The strange woman must have felt his continual stare—now she looked up at him. Again Olav felt his heart give a start: she had the same great, dark eyes too, and the uncertain, hesitating, sidelong glance—just as Ingunn used to look up at those she met for the first time. She had never looked at him in this way—and a vague and obscure feeling stirred in the man’s mind that he had been cheated of something, because Ingunn had never looked upon him for the first time.
The young wife looked down at her book again; her cheeks had flushed, her eyelids quivered uneasily. Olav guessed that he annoyed her with his staring, so he tried to desist. But he could think of nothing but her presence—every moment he had to glance across at her. Once he met a stolen lo
ok from her, shy and inquisitive. Quickly she dropped her eyes again.

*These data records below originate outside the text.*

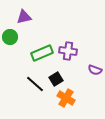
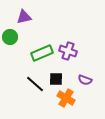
purple cross: rotated 12 degrees clockwise
purple semicircle: moved 10 px left, 10 px down
black square: rotated 32 degrees clockwise
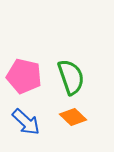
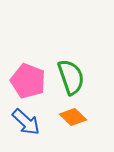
pink pentagon: moved 4 px right, 5 px down; rotated 8 degrees clockwise
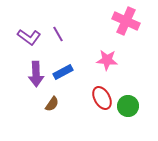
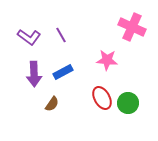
pink cross: moved 6 px right, 6 px down
purple line: moved 3 px right, 1 px down
purple arrow: moved 2 px left
green circle: moved 3 px up
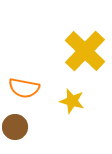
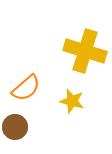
yellow cross: rotated 27 degrees counterclockwise
orange semicircle: moved 2 px right; rotated 52 degrees counterclockwise
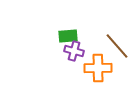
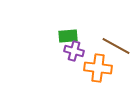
brown line: moved 1 px left; rotated 20 degrees counterclockwise
orange cross: rotated 8 degrees clockwise
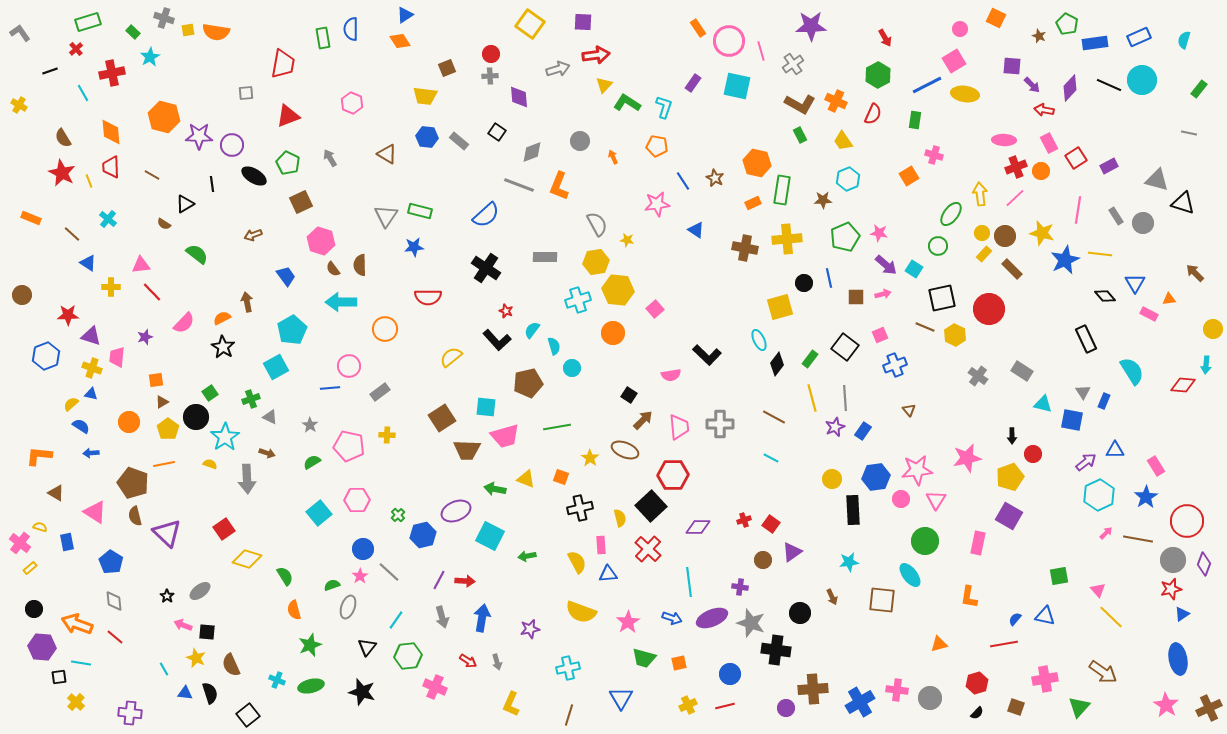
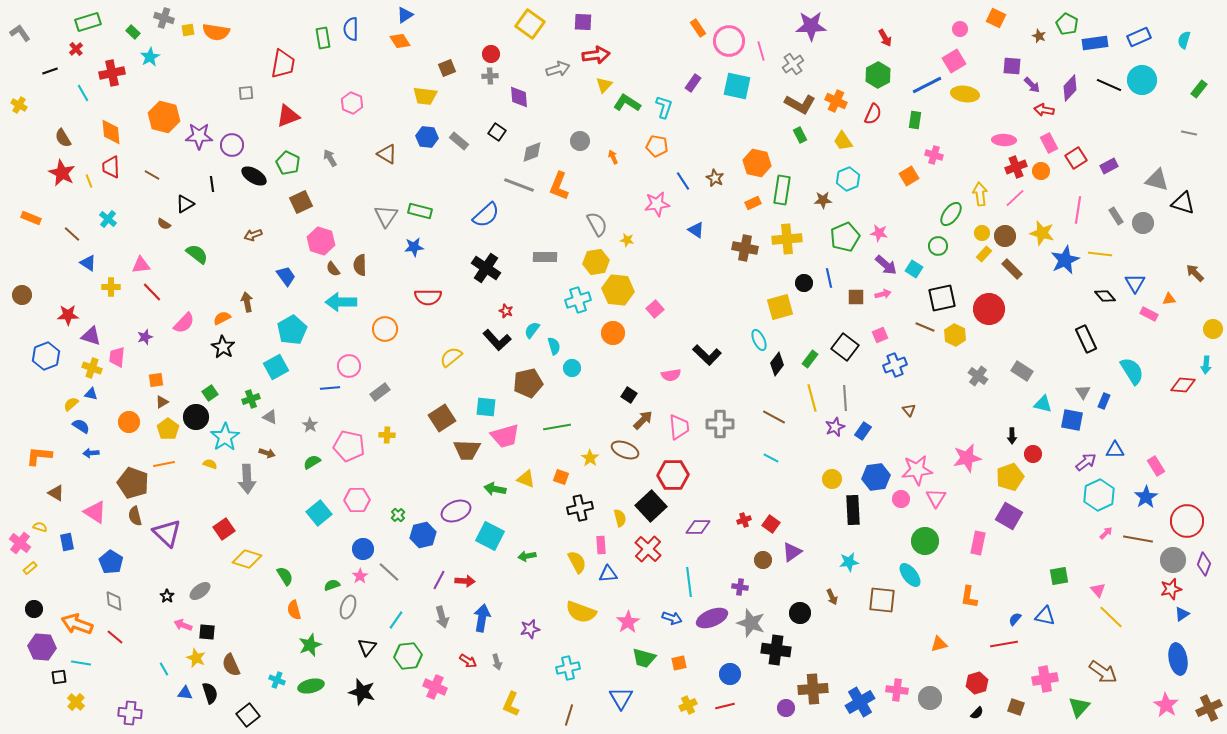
pink triangle at (936, 500): moved 2 px up
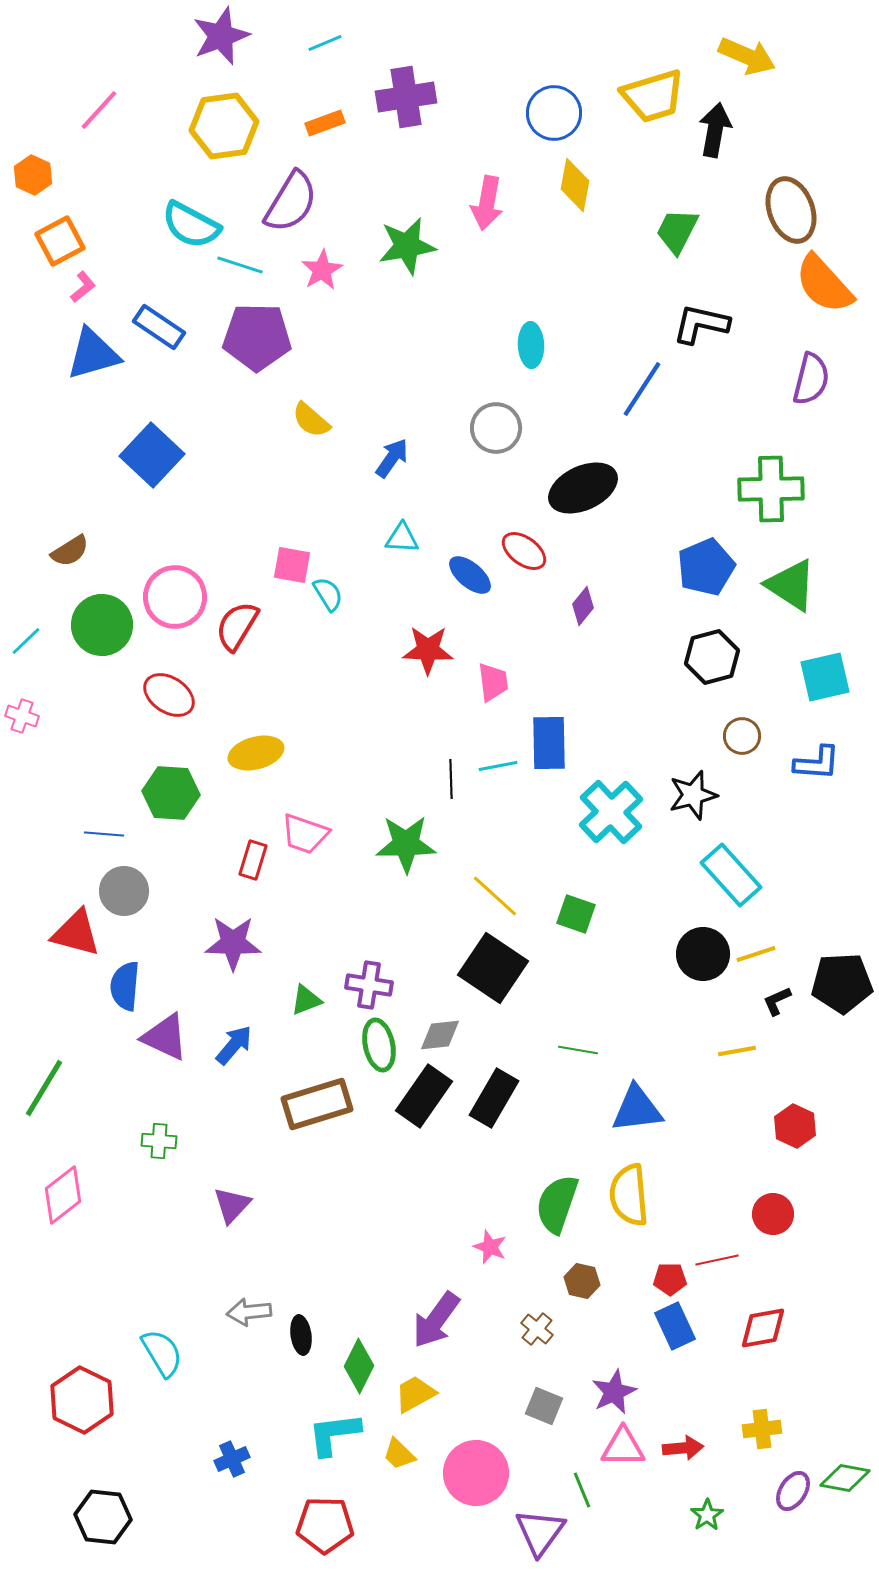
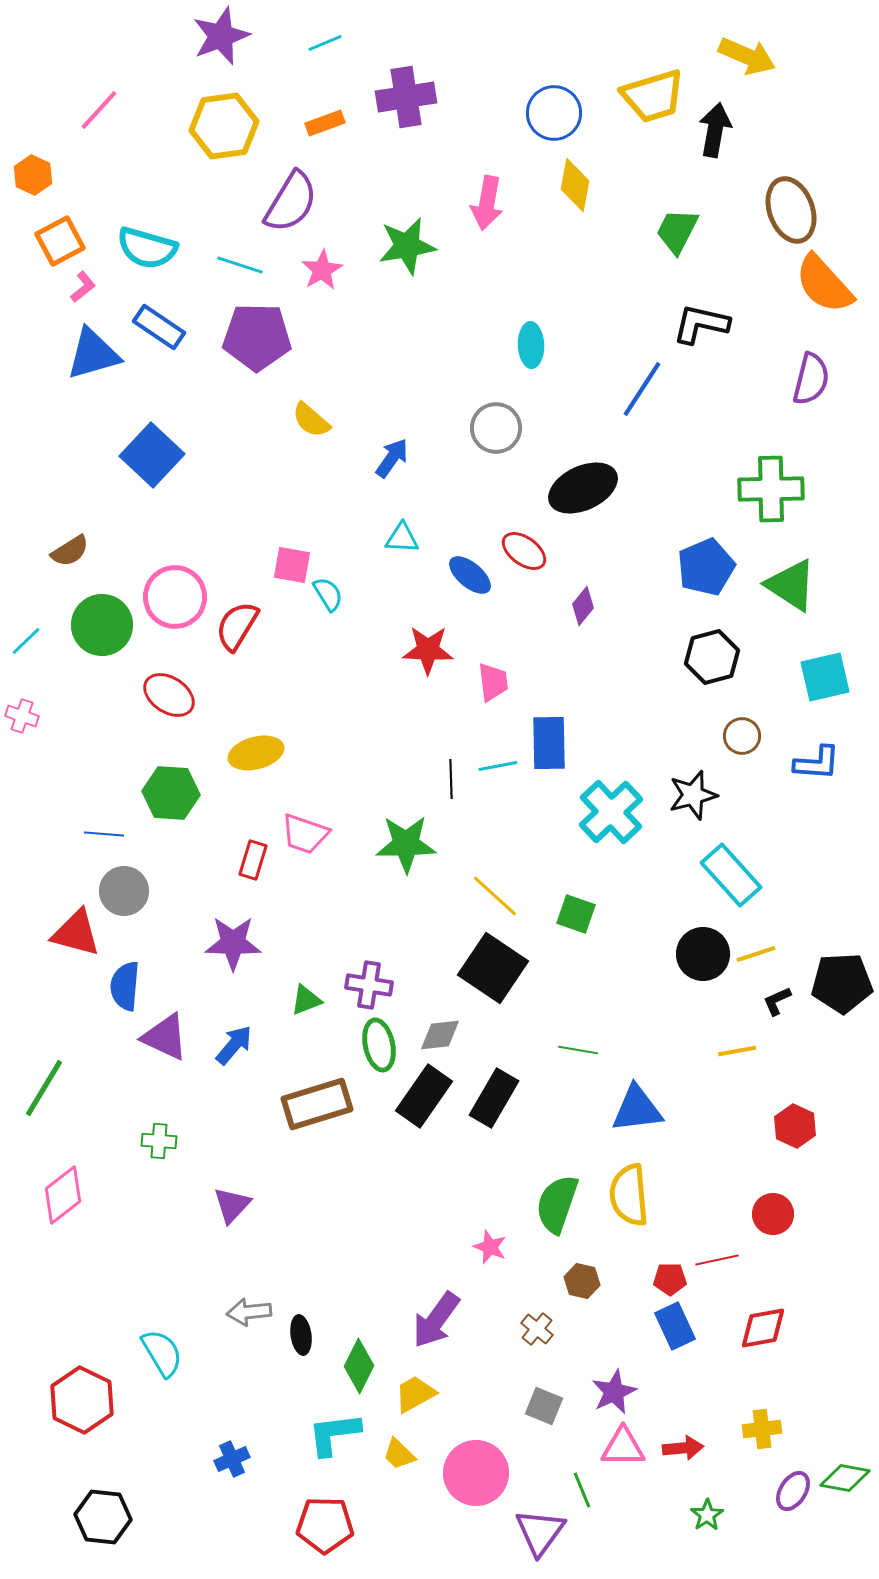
cyan semicircle at (191, 225): moved 44 px left, 23 px down; rotated 12 degrees counterclockwise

The procession came down from the choir, and the sprinkling of holy water recalled him wholly to his senses. But truly it was a strange thing that here in London he should chance to see a woman who was so like his dead wife. And young enough to be her daughter.
He remembered that he had not yet said his evening prayers, knelt down and said them, but without thinking of what he was whispering. Then he saw that she was coming this way—she swept past so close to him that her cloak brushed against his. When he rose to his feet, she was standing beside him, with her back turned. She had laid her hand on the shoulder of a man who was still kneeling. Behind her stood an old serving-woman in a hooded cloak, carrying her mistress’s cushion under her arm.
The man stood up; Olav guessed he must be the strange woman’s husband. Olav knew him well by sight, for he came to this church nearly every day. He was blind. He was young, and always very richly clad, and he would not have been ugly but for the great scar over his eyebrows and his dead eyes. The left one seemed quite gone—the eyelid clung to the empty socket—but the right eye bulged out, showing a strip under the lid, and this was grey and darkly veined as pebbles sometimes are. His face was pale and swollen like that of a prisoner—he looked as if he sat too long indoors; his small and shapely mouth was drawn down at the corners, tired and slack; his black, curly hair fell forward over his forehead in moist strands. He was of middle height and well-knit, but somewhat inclined to fatness.
Olav stood outside the church door and watched them: the blind man kept his hand on his wife’s shoulder as he walked, and after them came the serving-woman and a page. They went northward along the street.